**Exercise details**
In the data that follows, find each line containing "Oval" and copy it.

* * * *

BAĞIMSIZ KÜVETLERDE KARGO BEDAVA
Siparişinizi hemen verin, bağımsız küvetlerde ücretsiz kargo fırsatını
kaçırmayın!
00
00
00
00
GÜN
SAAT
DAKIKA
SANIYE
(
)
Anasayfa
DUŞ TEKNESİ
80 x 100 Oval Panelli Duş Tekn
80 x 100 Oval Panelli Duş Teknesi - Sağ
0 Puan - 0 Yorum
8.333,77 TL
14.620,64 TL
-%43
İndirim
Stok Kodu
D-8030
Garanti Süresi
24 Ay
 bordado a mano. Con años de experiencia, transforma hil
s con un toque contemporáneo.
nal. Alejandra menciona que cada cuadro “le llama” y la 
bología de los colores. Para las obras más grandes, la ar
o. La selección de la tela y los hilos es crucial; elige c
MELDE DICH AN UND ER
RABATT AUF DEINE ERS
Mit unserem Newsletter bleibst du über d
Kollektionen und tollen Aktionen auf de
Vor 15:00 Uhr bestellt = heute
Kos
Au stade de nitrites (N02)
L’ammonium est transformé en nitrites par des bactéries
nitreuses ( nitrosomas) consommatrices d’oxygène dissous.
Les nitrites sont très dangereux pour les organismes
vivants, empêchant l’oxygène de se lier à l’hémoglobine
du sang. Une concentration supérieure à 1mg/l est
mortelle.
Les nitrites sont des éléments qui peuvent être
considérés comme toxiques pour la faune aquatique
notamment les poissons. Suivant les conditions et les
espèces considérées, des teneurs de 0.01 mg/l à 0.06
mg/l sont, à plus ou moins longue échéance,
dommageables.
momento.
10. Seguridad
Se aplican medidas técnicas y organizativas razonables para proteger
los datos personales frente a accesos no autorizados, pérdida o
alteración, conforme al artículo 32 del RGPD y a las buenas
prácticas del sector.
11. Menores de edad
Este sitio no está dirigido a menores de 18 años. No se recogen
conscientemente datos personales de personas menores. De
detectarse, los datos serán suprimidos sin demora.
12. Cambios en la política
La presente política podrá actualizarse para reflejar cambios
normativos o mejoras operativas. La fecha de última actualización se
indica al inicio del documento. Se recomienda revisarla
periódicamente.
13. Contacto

* * * *

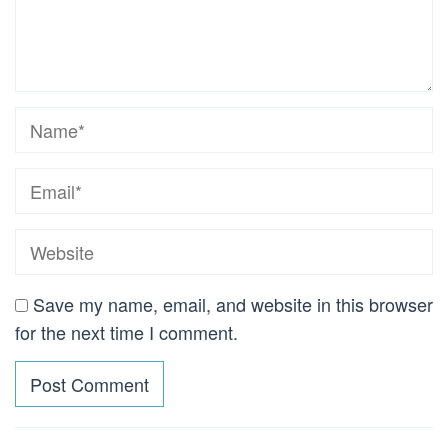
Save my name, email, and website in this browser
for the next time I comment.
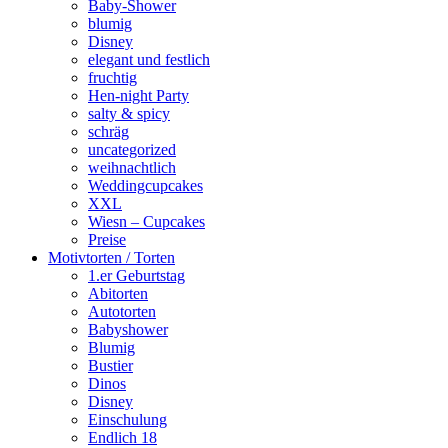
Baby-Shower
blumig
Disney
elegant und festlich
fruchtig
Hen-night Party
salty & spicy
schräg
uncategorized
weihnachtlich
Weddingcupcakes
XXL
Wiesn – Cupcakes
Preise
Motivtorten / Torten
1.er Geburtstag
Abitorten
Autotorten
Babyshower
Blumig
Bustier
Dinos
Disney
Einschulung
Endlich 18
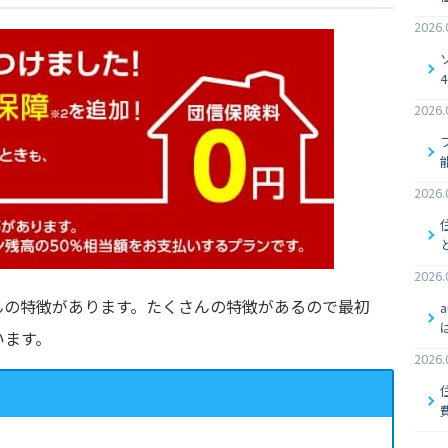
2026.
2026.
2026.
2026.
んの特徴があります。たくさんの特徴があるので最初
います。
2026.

* * * *

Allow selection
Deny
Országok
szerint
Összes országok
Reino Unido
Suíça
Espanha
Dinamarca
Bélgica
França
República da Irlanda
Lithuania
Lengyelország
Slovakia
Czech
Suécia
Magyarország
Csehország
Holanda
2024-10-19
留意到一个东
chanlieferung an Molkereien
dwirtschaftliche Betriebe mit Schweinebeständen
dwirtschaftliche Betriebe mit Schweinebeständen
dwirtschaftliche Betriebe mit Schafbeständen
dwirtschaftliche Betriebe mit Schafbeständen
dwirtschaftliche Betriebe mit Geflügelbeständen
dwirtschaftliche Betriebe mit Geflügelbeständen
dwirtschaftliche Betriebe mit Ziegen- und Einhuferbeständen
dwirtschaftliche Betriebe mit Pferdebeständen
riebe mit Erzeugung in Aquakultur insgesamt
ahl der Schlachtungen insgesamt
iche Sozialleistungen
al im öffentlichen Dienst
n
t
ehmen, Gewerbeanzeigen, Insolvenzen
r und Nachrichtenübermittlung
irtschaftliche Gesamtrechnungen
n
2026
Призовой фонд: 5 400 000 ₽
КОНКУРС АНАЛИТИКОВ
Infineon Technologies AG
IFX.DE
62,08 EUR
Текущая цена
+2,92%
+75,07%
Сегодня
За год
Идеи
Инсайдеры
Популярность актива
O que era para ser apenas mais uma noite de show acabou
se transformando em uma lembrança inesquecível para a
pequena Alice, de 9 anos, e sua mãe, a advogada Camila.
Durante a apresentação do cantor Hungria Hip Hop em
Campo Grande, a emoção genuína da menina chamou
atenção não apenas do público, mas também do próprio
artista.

* * * *

**Task result**
80 x 100 Oval Panelli Duş Tekn
80 x 100 Oval Panelli Duş Teknesi - Sağ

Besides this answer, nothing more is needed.